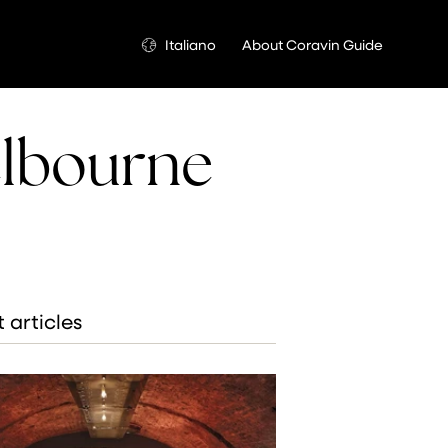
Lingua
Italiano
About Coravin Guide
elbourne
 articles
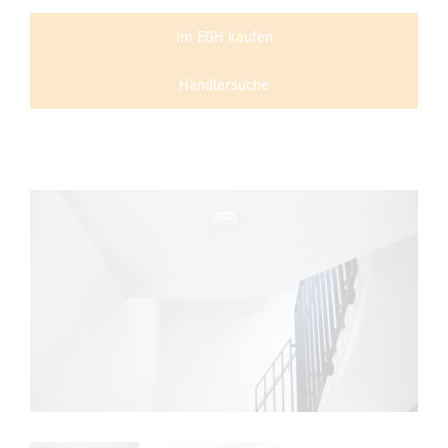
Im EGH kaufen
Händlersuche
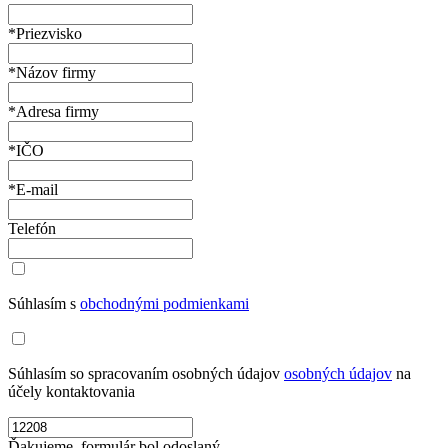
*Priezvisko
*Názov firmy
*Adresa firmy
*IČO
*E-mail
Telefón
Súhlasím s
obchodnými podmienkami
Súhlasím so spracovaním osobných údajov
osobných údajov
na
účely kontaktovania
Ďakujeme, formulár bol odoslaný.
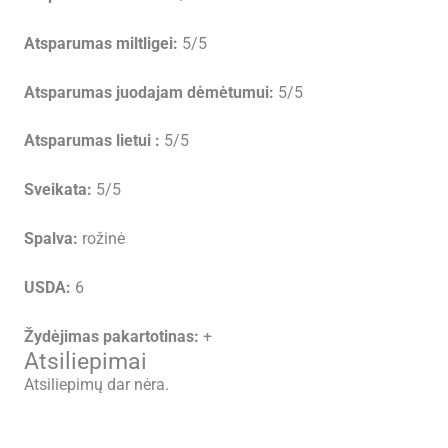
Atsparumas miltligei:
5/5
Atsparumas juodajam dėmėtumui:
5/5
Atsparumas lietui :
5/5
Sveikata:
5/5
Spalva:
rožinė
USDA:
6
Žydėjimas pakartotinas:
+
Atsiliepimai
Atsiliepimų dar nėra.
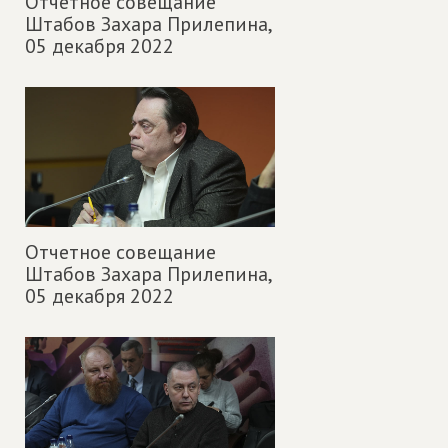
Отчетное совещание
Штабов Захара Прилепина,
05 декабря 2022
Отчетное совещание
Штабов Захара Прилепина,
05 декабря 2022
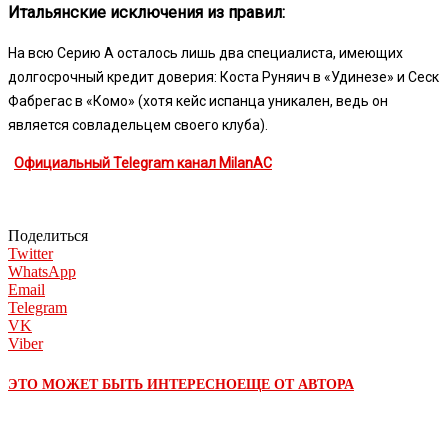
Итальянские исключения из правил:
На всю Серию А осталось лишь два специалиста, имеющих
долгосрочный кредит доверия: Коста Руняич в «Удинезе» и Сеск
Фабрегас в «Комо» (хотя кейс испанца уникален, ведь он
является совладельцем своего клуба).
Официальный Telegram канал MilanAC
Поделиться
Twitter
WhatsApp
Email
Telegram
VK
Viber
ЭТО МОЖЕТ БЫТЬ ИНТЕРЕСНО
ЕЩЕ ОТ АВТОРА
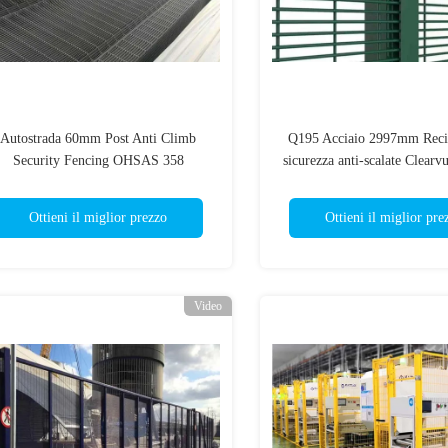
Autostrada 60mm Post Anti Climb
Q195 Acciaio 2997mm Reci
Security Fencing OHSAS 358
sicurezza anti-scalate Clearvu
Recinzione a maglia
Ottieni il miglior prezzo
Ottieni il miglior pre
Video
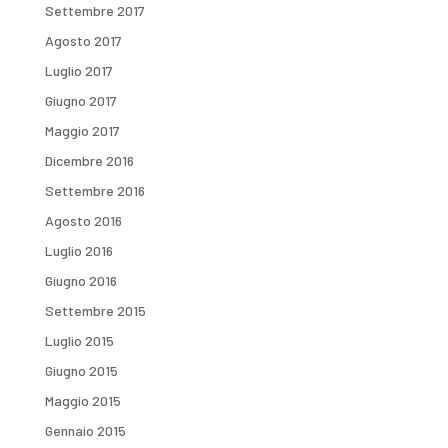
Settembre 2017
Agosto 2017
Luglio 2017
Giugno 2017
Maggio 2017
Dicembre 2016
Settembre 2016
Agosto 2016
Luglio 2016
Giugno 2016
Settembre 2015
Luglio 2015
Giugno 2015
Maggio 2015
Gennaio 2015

________

AIM OF THE TASK:
Skipping the pictures, output the entries exactly as they appear above.

REPLY:
Lingua
Italiano
About Coravin Guide
elbourne
 articles
Im EGH kaufen
Händlersuche
*Priezvisko
*Názov firmy
*Adresa firmy
*IČO
*E-mail
Telefón
Súhlasím s
obchodnými podmienkami
Súhlasím so spracovaním osobných údajov
osobných údajov
na
účely kontaktovania
Ďakujeme, formulár bol odoslaný.
Atsparumas miltligei:
5/5
Atsparumas juodajam dėmėtumui:
5/5
Atsparumas lietui :
5/5
Sveikata:
5/5
Spalva:
rožinė
USDA:
6
Žydėjimas pakartotinas:
+
Atsiliepimai
Atsiliepimų dar nėra.
Отчетное совещание
Штабов Захара Прилепина,
05 декабря 2022
Отчетное совещание
Штабов Захара Прилепина,
05 декабря 2022
Итальянские исключения из правил:
На всю Серию А осталось лишь два специалиста, имеющих
долгосрочный кредит доверия: Коста Руняич в «Удинезе» и Сеск
Фабрегас в «Комо» (хотя кейс испанца уникален, ведь он
является совладельцем своего клуба).
Официальный Telegram канал MilanAC
Поделиться
Twitter
WhatsApp
Email
Telegram
VK
Viber
ЭТО МОЖЕТ БЫТЬ ИНТЕРЕСНО
ЕЩЕ ОТ АВТОРА
Autostrada 60mm Post Anti Climb
Q195 Acciaio 2997mm Reci
Security Fencing OHSAS 358
sicurezza anti-scalate Clearvu
Recinzione a maglia
Ottieni il miglior prezzo
Ottieni il miglior pre
Video
Settembre 2017
Agosto 2017
Luglio 2017
Giugno 2017
Maggio 2017
Dicembre 2016
Settembre 2016
Agosto 2016
Luglio 2016
Giugno 2016
Settembre 2015
Luglio 2015
Giugno 2015
Maggio 2015
Gennaio 2015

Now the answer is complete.